Markets, hot sauce and caving in San Ignacio

It’s been an interesting couple of days here in San Ignacio!

I had a pretty relaxed day yesterday, first exploring the San Ignacio Saturday market. It was extremely lively and diverse, with merchants from all backgrounds and walks of life. I strolled around for a while and got a delicious breakfast that included the local Belize specialty, fry jacks. It was delicious and full on breakfast cost me only 3.50 usd.

After the market, I attempted to go to the iguana sanctuary which I had heard good things about from my friends from the bakery. I was disappointed to find that the tours all day were cancelled because the guide was sick, so I regrouped and decide to visit another hotel to try the Marie Sharp hot sauce tour.

This tour was phenomenal. In true low season fashion the place was deserted, so I quickly became acquainted with the tasting room master and got to work. I learned about the history of Marie Sharp’s hot sauces and other products then proceeded to taste test 29(!!!) products!!! My favourite were the fruit inspired hot sauces (specifically the mango and grapefruit hot sauces). Martin, the nice man running the tasting room, provided me with crackers and juice to sample the different hot sauces and jams and cleanse my palate in between tastes. It was a flavourful and spicy time and a very unique experience!
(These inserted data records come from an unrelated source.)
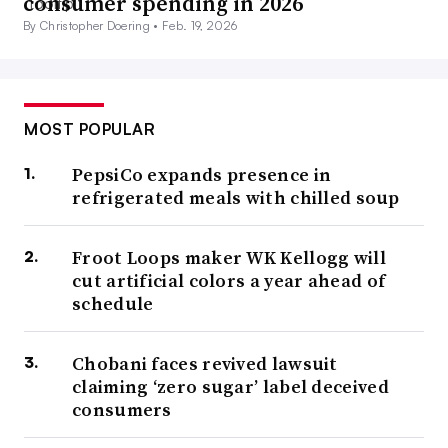
consumer spending in 2026
By Christopher Doering •
Feb. 19, 2026
MOST POPULAR
PepsiCo expands presence in
refrigerated meals with chilled soup
Froot Loops maker WK Kellogg will
cut artificial colors a year ahead of
schedule
Chobani faces revived lawsuit
claiming ‘zero sugar’ label deceived
consumers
After the hot sauce tour, I relaxed at the hostel and started chatting with newcomers. It got significantly busier than the first night so there was more of a buzz of people! For dinner I went and grabbed some amazingly delicious street tacos for a very reasonable $1 bze a taco and brought them back to then hostel to socialize.

This morning I woke up bright and early so I could be picked up for my tour of the ATM caves (ATM is short for Actun Tunichil Muknal). We picked up other groups then headed to the starting point to access the caves, which was about 40 minutes outside San Ignacio, much of which an extremely bumpy road. We were assigned into groups of 8 and then hiked for about 30 minutes (crossing a deep river and 2 shallow rivers) to get to the cave entrance, then we descended into these amazing water caves. Because of the Mayan artifacts preserved in the cave, no one is allowed to bring a bag into the cave or a camera because apparently a tourist in 2014 dropped one on an ancient skull and broke it, so the pictures below are ones I found on google that I’ve put on here for a visual.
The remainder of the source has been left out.